The true medically indigent — those with no public, private, or charity benefits — pose a perennial moral problem for American health policy. However, adjacent to this population is another group with a unique difficulty: Members who have commercial insurance but no discretionary cash to obtain benefits that are usually not covered by commercial plans. This situation could be described as a benefit gap.

All commercial insurance plans have some coverage limits. The clinical formula, “medically necessary,” is not the most problematic exclusion. All plans pay for coverage from premiums, and no premium pool is infinite. The cost of a policy that offers “anything you want, whenever you want” simply equals the cost of the care. It may be financing, but it’s not insurance.

So, for a commercially insured, low-income family with no discretionary cash, standard coverage restrictions can be insurmountable barriers. To the middle class, denial of coverage means making a value judgment. To the marginal class, it may require substantial sacrifice.

For cash-poor employees, $10 can be the difference between filling a prescription and not. Have you ever heard a mother say, “Can you see both my children for one copayment? Because I don’t have another $10 for my second child.” Or, “I’ll have to buy just one prescription for the two of them, and let them share it.”

In contrast, I’ve heard highly compensated people (some earning more than their doctors) complain vehemently about the difference between a $10 and a $15 copayment. I don’t have the same sympathy for this group; they are good targets for satire. I don’t lose much sleep at the thought of denying coverage for a $2,000 hearing aid for someone who spends more than that on golf clubs. But there are cases where denying coverage burdens people with out-of-pocket costs enough that they forgo treatment because the expense is simply out of reach.

Remedies vary. A legislature might expand coverage by a mandate; an executive might add a rider to the company policy; both contrivances allow the well-off to keep their golf clubs and have hearing aids, too. Either approach may create a tragedy next year, when some employees cannot afford the increased premium required, and thus lose their insurance entirely. Such solutions are counterproductive.

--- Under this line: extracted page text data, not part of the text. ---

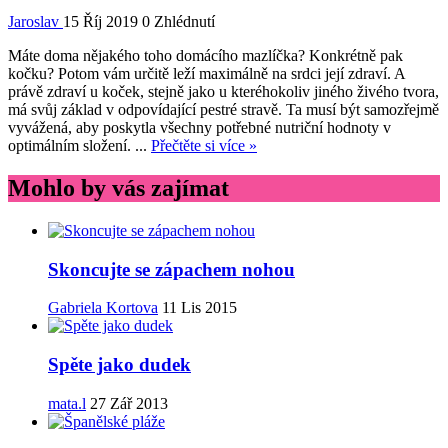
Jaroslav
15 Říj 2019
0 Zhlédnutí
Máte doma nějakého toho domácího mazlíčka? Konkrétně pak
kočku? Potom vám určitě leží maximálně na srdci její zdraví. A
právě zdraví u koček, stejně jako u kteréhokoliv jiného živého tvora,
má svůj základ v odpovídající pestré stravě. Ta musí být samozřejmě
vyvážená, aby poskytla všechny potřebné nutriční hodnoty v
optimálním složení. ...
Přečtěte si více »
Mohlo by vás zajímat
Skoncujte se zápachem nohou
Gabriela Kortova
11 Lis 2015
Spěte jako dudek
mata.l
27 Zář 2013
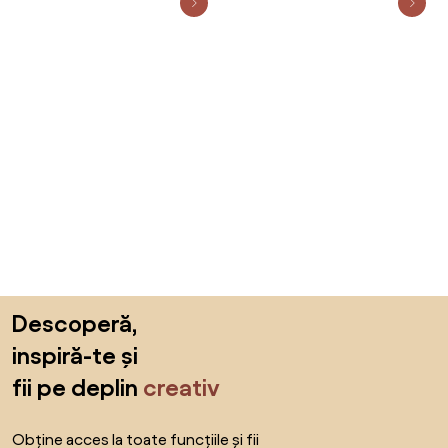
Sari peste subsol, revino la începutul paginii
Descoperă,
inspiră-te și
fii pe deplin
creativ
Obține acces la toate funcțiile și fii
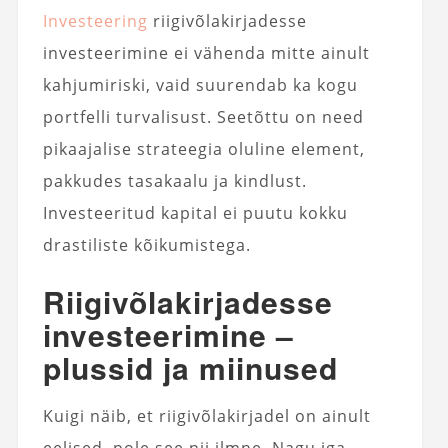
Investeering
riigivõlakirjadesse
investeerimine ei vähenda mitte ainult
kahjumiriski, vaid suurendab ka kogu
portfelli turvalisust. Seetõttu on need
pikaajalise strateegia oluline element,
pakkudes tasakaalu ja kindlust.
Investeeritud kapital ei puutu kokku
drastiliste kõikumistega.
Riigivõlakirjadesse
investeerimine –
plussid ja miinused
Kuigi näib, et riigivõlakirjadel on ainult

The problem is, commercial benefits are not adjusted to the means of beneficiaries. Their benefits and exclusions apply equally to the rich and the poor. Might some refinement of this system be possible? Could commercial insurers install mechanisms for income and asset testing into their precertification processes? Besides weighing “medical necessity” and “coverage,” why not also test “ability to bear the out-of-pocket cost of a coverage exclusion?”

Surveying commercial plans on this issue has been informative and disheartening, but not because the concept is difficult or the principle somehow disagreeable. Rather, the impediments are practical. Collecting financial eligibility data and acting upon them in a timely and consistent way would be a gargantuan undertaking requiring a colossal work force and informational infrastructure. Auditing for accuracy, safeguarding confidentiality, and setting standards for eligibility are all problematic and expensive. Ultimately, the yield in equity for the relatively small group affected can’t justify adding such overhead to the whole system, plan by plan.

Still, every state has agencies that surmount these difficulties on a daily basis. Means testing is integral to every public assistance program. What if partnerships could be formed between commercial carriers and the public agencies with the experience and bureaucracy required to operate such programs? This problem of marginal benefit coverage is one seam along which public and private interests might join.

Is this possible? Do examples of public/private collaboration of this sort exist? (Oregon — where are you?) Let’s hear your suggestions, anecdotes, and advice.

Michael S. Victoroff, M.D., is medical director for Aetna U.S. Healthcare of Colorado. He had practiced family medicine for 19 years and has served on numerous hospital and organizational ethics committees. He also chairs the committee on medical informatics of the Colorado Medical Society. The author’s opinions do not necessarily represent opinions or policies of Aetna U.S. Healthcare, its management or its employees.